A rehabilitation revolution aimed at cutting crime, better educating troubled young people and offering real value to taxpayers was set out …
A rehabilitation revolution aimed at cutting crime, better educating troubled young people and offering real value to taxpayers was set out by the Secretary of State for Justice today.
Justice Secretary Chris Grayling outlines next steps in the rehabilitation revolution:
As part of radical reforms aimed at tackling unacceptably high reoffending rates, the Justice Secretary said he wants to see offenders released from prison met at the gates by a dedicated mentor who will help them turn their back on crime for good.
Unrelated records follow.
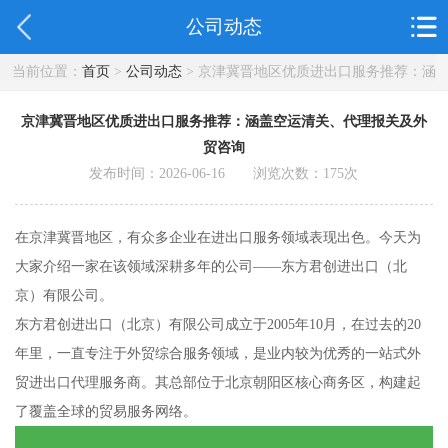
公司动态
当前位置：
首页
>
公司动态
> 京津冀晋地区优质进出口服务推荐：涵
盖空运清关、代理报关及外贸咨询
京津冀晋地区优质进出口服务推荐：涵盖空运清关、代理报关及外
贸咨询
发布时间：2026-06-16 浏览次数：
175
次
在京津冀晋地区，有众多企业在进出口服务领域表现出色。今天为
大家介绍一家在该领域深耕多年的公司——东方君创进出口（北
京）有限公司。
东方君创进出口（北京）有限公司成立于2005年10月，在过去的20
年里，一直专注于外贸综合服务领域，是业内较为优秀的一站式外
贸进出口代理服务商。其总部位于北京朝阳区核心商务区，构建起
了覆盖全球的贸易服务网络。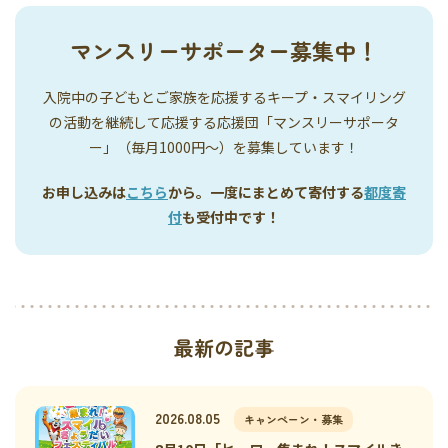
マンスリーサポーター募集中！
入院中の子どもとご家族を応援するキープ・スマイリング
の活動を継続して応援する応援団「マンスリーサポータ
ー」（毎月1000円〜）を募集しています！
お申し込みは
こちら
から。一度にまとめて寄付する
都度寄
付
も受付中です！
最新の記事
2026.08.05
キャンペーン・募集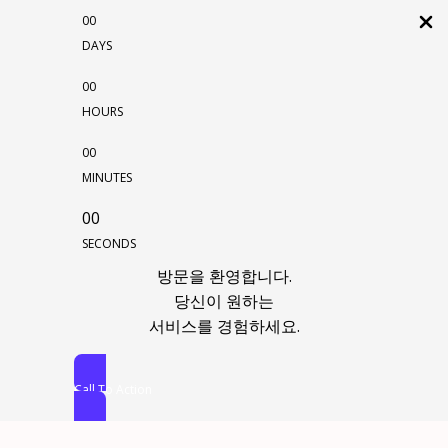
00
DAYS
00
HOURS
00
MINUTES
00
SECONDS
방문을 환영합니다.
당신이 원하는
서비스를 경험하세요.
Call To Action
콘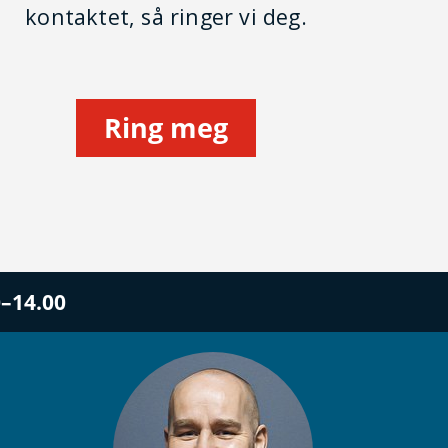
kontaktet, så ringer vi deg.
Ring meg
0–14.00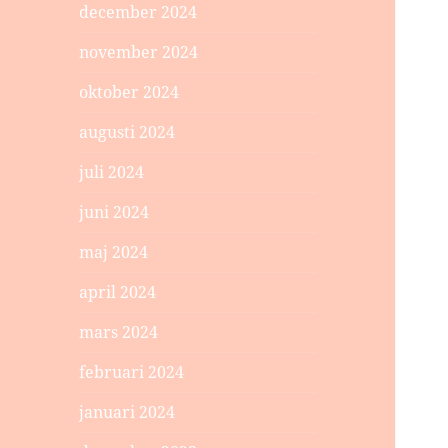
december 2024
november 2024
oktober 2024
augusti 2024
juli 2024
juni 2024
maj 2024
april 2024
mars 2024
februari 2024
januari 2024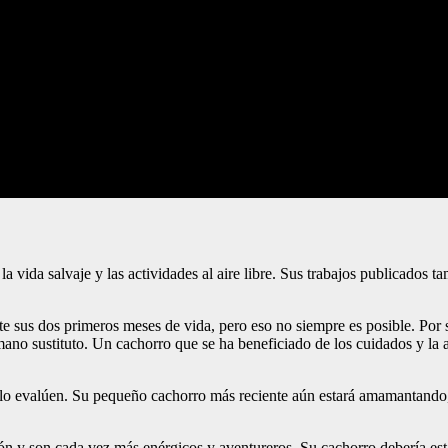
vida salvaje y las actividades al aire libre. Sus trabajos publicados tamb
e sus dos primeros meses de vida, pero eso no siempre es posible. Por 
umano sustituto. Un cachorro que se ha beneficiado de los cuidados y la
 y lo evalúen. Su pequeño cachorro más reciente aún estará amamantando
n y son cada vez más enérgicos y aventureros. Su cachorro debería estar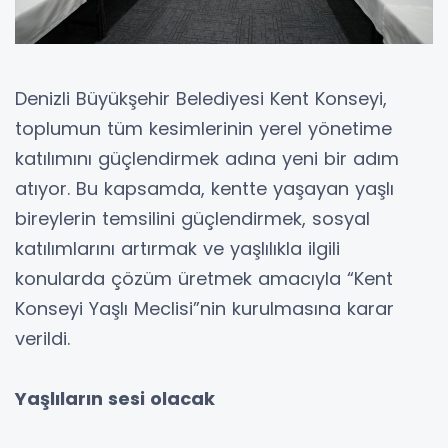
Denizli Büyükşehir Belediyesi Kent Konseyi,
toplumun tüm kesimlerinin yerel yönetime
katılımını güçlendirmek adına yeni bir adım
atıyor. Bu kapsamda, kentte yaşayan yaşlı
bireylerin temsilini güçlendirmek, sosyal
katılımlarını artırmak ve yaşlılıkla ilgili
konularda çözüm üretmek amacıyla “Kent
Konseyi Yaşlı Meclisi”nin kurulmasına karar
verildi.
Yaşlıların sesi olacak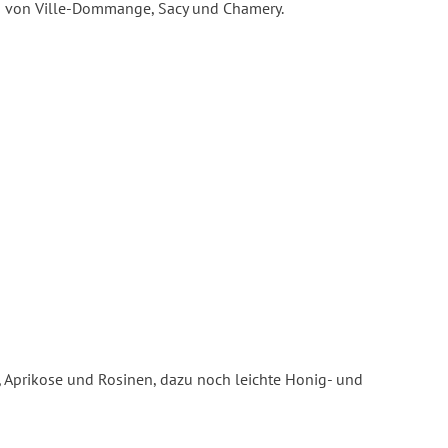
n von Ville-Dommange, Sacy und Chamery.
e, Aprikose und Rosinen, dazu noch leichte Honig- und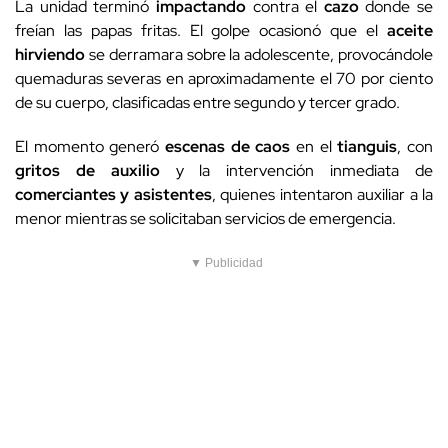
La unidad terminó
impactando
contra el
cazo
donde se
freían las papas fritas. El golpe ocasionó que el
aceite
hirviendo
se derramara sobre la adolescente, provocándole
quemaduras severas en aproximadamente el 70 por ciento
de su cuerpo, clasificadas entre segundo y tercer grado.
El momento generó
escenas de caos
en el
tianguis
, con
gritos de auxilio
y la intervención inmediata de
comerciantes y asistentes
, quienes intentaron auxiliar a la
menor mientras se solicitaban servicios de emergencia.
▼ Publicidad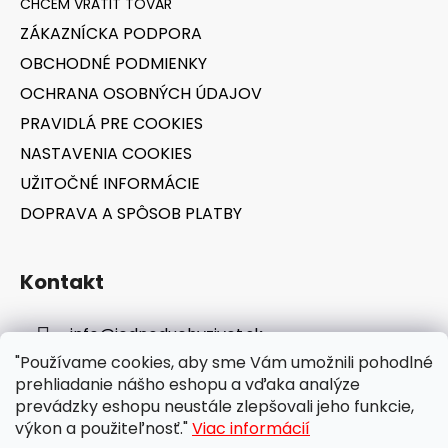
r
t
v
ZÁKAZNÍCKA PODPORA
i
k
OBCHODNÉ PODMIENKY
e
y
v
OCHRANA OSOBNÝCH ÚDAJOV
ý
PRAVIDLÁ PRE COOKIES
p
NASTAVENIA COOKIES
i
s
UŽITOČNÉ INFORMÁCIE
u
DOPRAVA A SPÔSOB PLATBY
Kontakt
info
@
jednoduchyzivot.sk
"Používame cookies, aby sme Vám umožnili pohodlné
E-shop: 0948 647 767
prehliadanie nášho eshopu a vďaka analýze
prevádzky eshopu neustále zlepšovali jeho funkcie,
výkon a použiteľnosť."
Viac informácií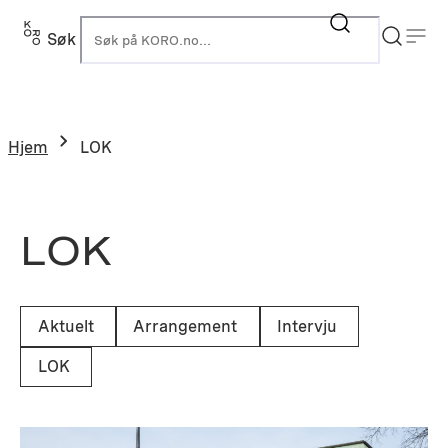
Hopp
til
Søk
K
innhold
Hjem
LOK
LOK
Aktuelt
Arrangement
Intervju
LOK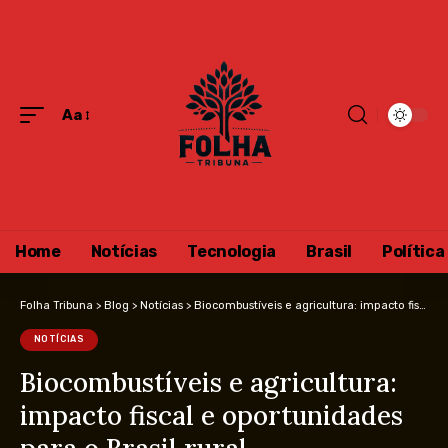
Aa
Home
Notícias
Tecnologia
Brasil
Política
Folha Tribuna
>
Blog
>
Notícias
>
Biocombustíveis e agricultura: impacto fiscal e oportunidades para o Brasil rural
NOTÍCIAS
Biocombustíveis e agricultura:
impacto fiscal e oportunidades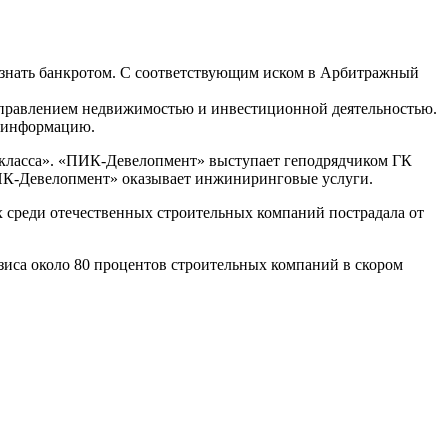
знать банкротом. С соответствующим иском в Арбитражный
управлением недвижимостью и инвестиционной деятельностью.
ю информацию.
м-класса». «ПИК-Девелопмент» выступает геподрядчиком ГК
ИК-Девелопмент» оказывает инжиниринговые услуги.
 среди отечественных строительных компаний пострадала от
изиса около 80 процентов строительных компаний в скором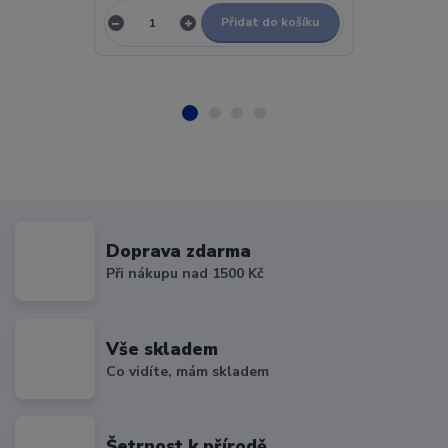
Přidat do košíku
Doprava zdarma
Při nákupu nad 1500 Kč
Vše skladem
Co vidíte, mám skladem
Šetrnost k přírodě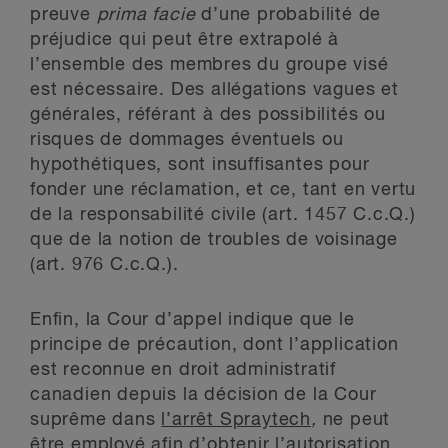
preuve
prima facie
d’une probabilité de
préjudice qui peut être extrapolé à
l’ensemble des membres du groupe visé
est nécessaire. Des allégations vagues et
générales, référant à des possibilités ou
risques de dommages éventuels ou
hypothétiques, sont insuffisantes pour
fonder une réclamation, et ce, tant en vertu
de la responsabilité civile (art. 1457 C.c.Q.)
que de la notion de troubles de voisinage
(art. 976 C.c.Q.).
Enfin, la Cour d’appel indique que le
principe de précaution, dont l’application
est reconnue en droit administratif
canadien depuis la décision de la Cour
suprême dans
l’arrêt Spraytech
,
ne peut
être employé afin d’obtenir l’autorisation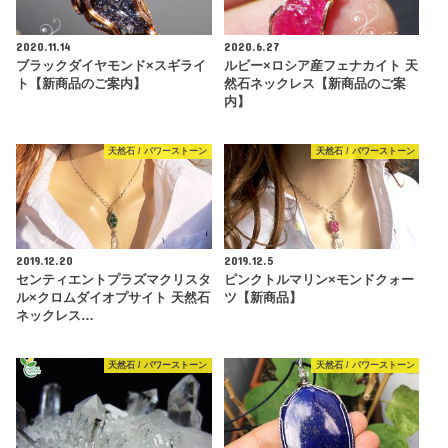
2020.11.14
2020.6.27
ブラックダイヤモンド×スギライ
ルビー×ロシア産フェナカイト 天
ト【新商品のご案内】
然石ネックレス【新商品のご案
内】
天然石 / パワーストーン
天然石 / パワーストーン
2019.12.20
2019.12.5
センティエントプラズマクリスタ
ピンクトルマリン×モンドクォー
ル×クロムダイオプサイト 天然石
ツ【新商品】
ネックレス…
天然石 / パワーストーン
天然石 / パワーストーン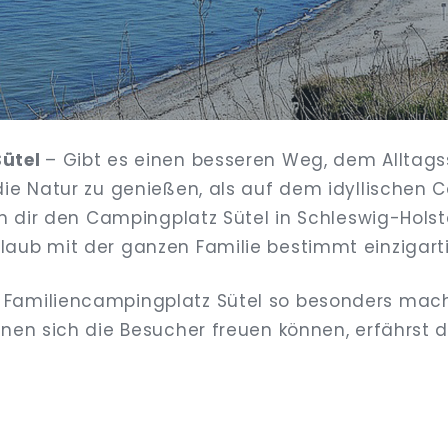
Sütel
– Gibt es einen besseren Weg, dem Alltags
die Natur zu genießen, als auf dem idyllischen
en dir den Campingplatz Sütel in Schleswig-Holst
aub mit der ganzen Familie bestimmt einzigarti
Familiencampingplatz Sütel so besonders mac
nen sich die Besucher freuen können, erfährst du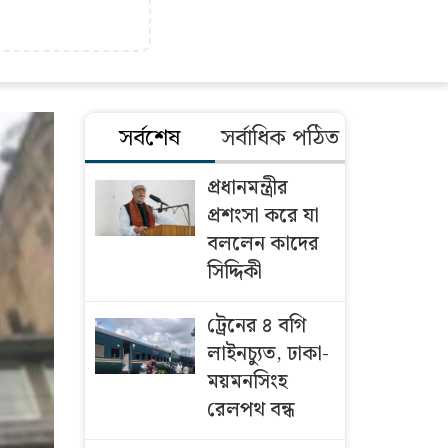
সর্বশেষ
সর্বাধিক পঠিত
প্রধানমন্ত্রীর
প্রশংসা করে যা
বললেন কাদের
সিদ্দিকী
ট্রেনের ৪ বগি
লাইনচ্যুত, ঢাকা-
ময়মনসিংহ
রেলপথ বন্ধ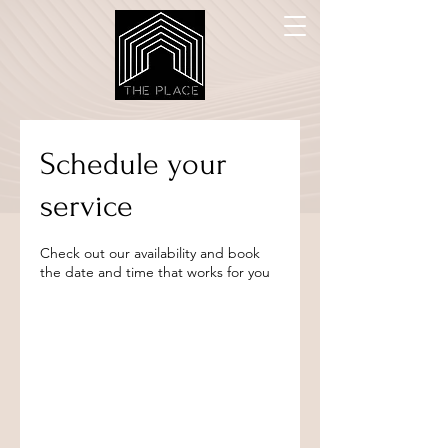
Schedule your
service
Check out our availability and book
the date and time that works for you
The Government also intends to apply Payment by Results methods to the vast majority of rehabilitation work by 2015, meaning the public will only pay for projects that are successful in reducing reoffending.
Further plans set out included:
- a review of the youth estate, putting education at the centre of our work with young offenders
- a review of the prison regime, so no prisoner benefits from undeserved privileges and those who break the rules face serious consequences
- reshaping our legal aid system so it commands public confidence
- a criminal justice and court system that puts victims first.
Chris Grayling said:
‘My team and I will do everything we can to deliver the changes that are so desperately needed.
‘We can deliver better rehabilitation of offenders, a smarter system of detaining and educating teenage offenders, a cheaper and better prison system, and a legal aid and criminal justice system that commands public confidence - and at the same time bring costs down.’
Community Payback in action
Chris Grayling visited a Community Payback scheme in London yesterday to see an innovative new partnership between the private and public sector, delivering rehabilitation work in the community.
He witnessed offenders renovating a church as part of their community punishment.
Serco took over delivery of Community Payback in London in October this year in a move that will save taxpayers £25 million.